• _SOURCE RECORDS_
□ □ □

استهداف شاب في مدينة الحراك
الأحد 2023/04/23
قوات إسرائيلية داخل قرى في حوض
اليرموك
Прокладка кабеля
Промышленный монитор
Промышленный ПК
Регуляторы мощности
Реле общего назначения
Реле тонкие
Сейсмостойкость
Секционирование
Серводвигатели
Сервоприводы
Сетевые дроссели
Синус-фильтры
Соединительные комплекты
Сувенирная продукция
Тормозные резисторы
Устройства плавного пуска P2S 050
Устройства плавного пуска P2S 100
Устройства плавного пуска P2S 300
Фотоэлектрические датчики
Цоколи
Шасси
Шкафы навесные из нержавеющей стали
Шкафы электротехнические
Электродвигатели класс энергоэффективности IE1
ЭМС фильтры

□ □ □

• _EXERCISE DETAILS_
The full set of entries, copied exactly, is the expected answer.

• _EXERCISE RESPONSE_
استهداف شاب في مدينة الحراك
الأحد 2023/04/23
قوات إسرائيلية داخل قرى في حوض
اليرموك
Прокладка кабеля
Промышленный монитор
Промышленный ПК
Регуляторы мощности
Реле общего назначения
Реле тонкие
Сейсмостойкость
Секционирование
Серводвигатели
Сервоприводы
Сетевые дроссели
Синус-фильтры
Соединительные комплекты
Сувенирная продукция
Тормозные резисторы
Устройства плавного пуска P2S 050
Устройства плавного пуска P2S 100
Устройства плавного пуска P2S 300
Фотоэлектрические датчики
Цоколи
Шасси
Шкафы навесные из нержавеющей стали
Шкафы электротехнические
Электродвигатели класс энергоэффективности IE1
ЭМС фильтры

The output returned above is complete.